START GIVEN RECORDS

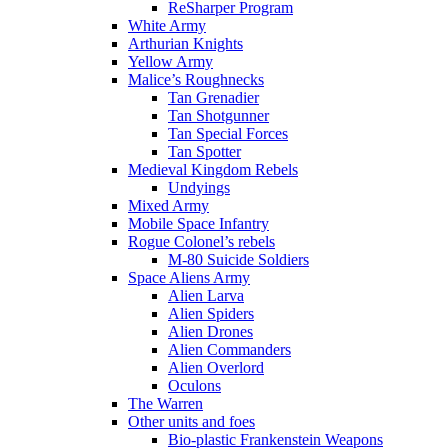
ReSharper Program
White Army
Arthurian Knights
Yellow Army
Malice’s Roughnecks
Tan Grenadier
Tan Shotgunner
Tan Special Forces
Tan Spotter
Medieval Kingdom Rebels
Undyings
Mixed Army
Mobile Space Infantry
Rogue Colonel’s rebels
M-80 Suicide Soldiers
Space Aliens Army
Alien Larva
Alien Spiders
Alien Drones
Alien Commanders
Alien Overlord
Oculons
The Warren
Other units and foes
Bio-plastic Frankenstein Weapons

END GIVEN RECORDS

■ **TO DO**
The records above are to be repeated exactly, with the pictures left out.

■ **WRITTEN REPLY**
ReSharper Program
White Army
Arthurian Knights
Yellow Army
Malice’s Roughnecks
Tan Grenadier
Tan Shotgunner
Tan Special Forces
Tan Spotter
Medieval Kingdom Rebels
Undyings
Mixed Army
Mobile Space Infantry
Rogue Colonel’s rebels
M-80 Suicide Soldiers
Space Aliens Army
Alien Larva
Alien Spiders
Alien Drones
Alien Commanders
Alien Overlord
Oculons
The Warren
Other units and foes
Bio-plastic Frankenstein Weapons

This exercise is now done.